Personal information
- Full name: Alphonsus Edward Kyne
- Date of birth: 29 October 1915
- Place of birth: Trafalgar, Victoria
- Date of death: 8 April 1985 (aged 69)
- Place of death: Kew, Victoria
- Original team(s): St Kevin's
- Height: 188 cm (6 ft 2 in)
- Weight: 86 kg (190 lb)

Playing career^{1}
- Years: Club / Games (Goals)
- 1934–1950: Collingwood / 245 (237)

Coaching career^{3}
- Years: Club / Games (W–L–D)
- 1950–1963: Collingwood / 272 (161–109–2)
- ^{1} Playing statistics correct to the end of 1950.^{3} Coaching statistics correct as of 1963.

Career highlights
- Collingwood premiership player 1935, 1936; Collingwood premiership coach 1953, 1958; Collingwood Team of the Century; Collingwood captain 1942, 1946–1949; Copeland Trophy 1946–1948;

= Phonse Kyne =

Australian rules footballer (1915–1985)

Alphonsus Edward "Phonse" Kyne (29 October 1915 – 8 April 1985) was an Australian rules footballer who played for and coached Collingwood in the Victorian Football League.
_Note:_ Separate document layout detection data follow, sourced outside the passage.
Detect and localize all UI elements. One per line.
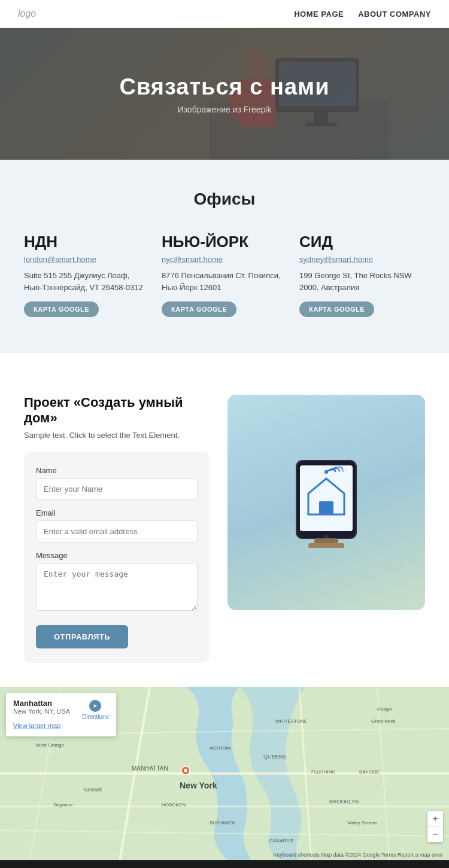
svg-text:Bayonne: Bayonne [54,802,73,808]
contact-section: Проект «Создать умный дом» Sample text. … [0,377,449,687]
office-city-nyc: НЬЮ-ЙОРК [162,233,287,251]
office-email-ndn[interactable]: london@smart.home [24,255,150,264]
logo: logo [18,8,36,19]
contact-left: Проект «Создать умный дом» Sample text. … [24,395,210,663]
office-email-sid[interactable]: sydney@smart.home [299,255,425,264]
nav-home[interactable]: HOME PAGE [294,10,344,19]
svg-text:CANARSIE: CANARSIE [269,838,294,843]
form-group-name: Name [36,466,198,500]
hero-section: Связаться с нами Изображение из Freepik [0,28,449,160]
office-city-ndn: НДН [24,233,150,251]
email-input[interactable] [36,520,198,543]
contact-description: Sample text. Click to select the Text El… [24,431,210,440]
footer: Sample text. Click to select the Text El… [0,860,449,868]
directions-label[interactable]: Directions [82,714,108,720]
office-address-ndn: Suite 515 255 Джулиус Лоаф, Нью-Тэннерса… [24,270,150,293]
map-credits: Keyboard shortcuts Map data ©2024 Google… [273,852,443,858]
offices-grid: НДН london@smart.home Suite 515 255 Джул… [24,233,425,317]
svg-text:Roslyn: Roslyn [377,706,392,712]
svg-text:Great Neck: Great Neck [371,718,396,724]
hero-content: Связаться с нами Изображение из Freepik [119,74,329,114]
map-state: New York, NY, USA [13,708,70,715]
svg-text:Valley Stream: Valley Stream [347,820,377,826]
contact-title: Проект «Создать умный дом» [24,395,210,426]
spacer [0,353,449,377]
svg-text:FLUSHING: FLUSHING [311,769,335,775]
map-zoom-controls: + − [427,811,443,842]
contact-form-card: Name Email Message ОТПРАВЛЯТЬ [24,452,210,663]
office-card-ndn: НДН london@smart.home Suite 515 255 Джул… [24,233,150,317]
svg-text:New York: New York [180,781,217,790]
hero-title: Связаться с нами [119,74,329,100]
navbar: logo HOME PAGE ABOUT COMPANY [0,0,449,28]
nav-about[interactable]: ABOUT COMPANY [358,10,431,19]
svg-text:BUSHWICK: BUSHWICK [210,820,236,826]
svg-rect-16 [308,543,344,548]
contact-right [227,395,425,610]
svg-text:QUEENS: QUEENS [263,754,286,760]
zoom-in-button[interactable]: + [427,811,443,827]
svg-text:Newark: Newark [84,787,102,793]
svg-point-45 [184,769,187,772]
svg-point-13 [324,470,328,474]
form-group-message: Message [36,551,198,613]
office-city-sid: СИД [299,233,425,251]
smart-home-svg [278,455,374,550]
directions-icon: ➤ [89,700,101,712]
svg-text:ASTORIA: ASTORIA [210,745,231,751]
hero-subtitle: Изображение из Freepik [119,105,329,114]
svg-text:WHITESTONE: WHITESTONE [275,718,307,724]
view-larger-map-link[interactable]: View larger map [13,722,60,729]
office-card-sid: СИД sydney@smart.home 199 George St, The… [299,233,425,317]
email-label: Email [36,508,198,517]
map-button-ndn[interactable]: КАРТА GOOGLE [24,301,99,317]
map-section[interactable]: New York MANHATTAN QUEENS BROOKLYN Newar… [0,687,449,860]
svg-text:HOBOKEN: HOBOKEN [162,802,186,808]
message-label: Message [36,551,198,560]
name-label: Name [36,466,198,475]
message-textarea[interactable] [36,563,198,611]
svg-text:BAYSIDE: BAYSIDE [359,769,380,775]
office-email-nyc[interactable]: nyc@smart.home [162,255,287,264]
office-address-nyc: 8776 Пенсильвания Ст. Покипси, Нью-Йорк … [162,270,287,293]
submit-button[interactable]: ОТПРАВЛЯТЬ [36,625,128,648]
nav-links: HOME PAGE ABOUT COMPANY [294,10,431,19]
office-card-nyc: НЬЮ-ЙОРК nyc@smart.home 8776 Пенсильвани… [162,233,287,317]
svg-text:BROOKLYN: BROOKLYN [329,799,359,805]
zoom-out-button[interactable]: − [427,827,443,842]
form-group-email: Email [36,508,198,543]
offices-section: Офисы НДН london@smart.home Suite 515 25… [0,160,449,353]
map-city: Manhattan [13,699,70,708]
svg-text:West Orange: West Orange [36,742,65,748]
svg-rect-12 [319,501,333,514]
smart-home-image [227,395,425,610]
map-button-sid[interactable]: КАРТА GOOGLE [299,301,374,317]
map-popup: Manhattan New York, NY, USA View larger … [6,693,116,736]
office-address-sid: 199 George St, The Rocks NSW 2000, Австр… [299,270,425,293]
name-input[interactable] [36,478,198,500]
map-button-nyc[interactable]: КАРТА GOOGLE [162,301,236,317]
offices-title: Офисы [24,190,425,209]
svg-text:MANHATTAN: MANHATTAN [132,765,168,772]
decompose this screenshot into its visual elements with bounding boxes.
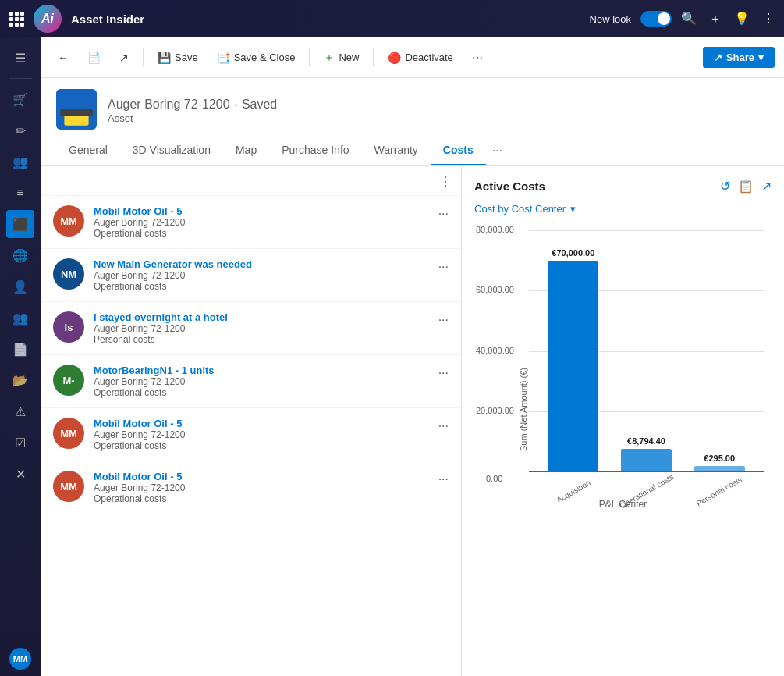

He is an inductee of the Australian Football Hall of Fame and a member of the official Collingwood Team of the Century. Along with Allan La Fontaine, he is widely regarded as one of the two best footballers to graduate from St Kevin's College, Toorak.

== Playing career ==
A centre half-forward and ruckman during his playing career, Kyne was a member of Collingwood premiership sides in 1935 and 1936.

He won his first best and fairest in 1946, winning the award again the following two seasons to become the first player to win the Copeland Trophy three years in succession. Kyne had his first stint as captain in 1942 before being appointed to the role permanently from 1946 to 1949. He had served in the Australian Army (22nd Battalion) between 1942 and 1945.

A regular Victorian interstate representative, Kyne played a total of 11 games for the state and captaining them at the 1947 Hobart Carnival.

== Coaching career ==
In 1950, Kyne was appointed coach of Collingwood and took the field seven times that season before becoming a non-playing coach from 1951 onwards. His 272 games as coach is the second most by a Collingwood player, and he was a premiership-winning coach in 1953 and 1958.

== In popular culture ==
Collingwood historian Michael Roberts speculated that Kyne is one of three Collingwood footballers depicted in John Brack's 1953 painting Three of the Players.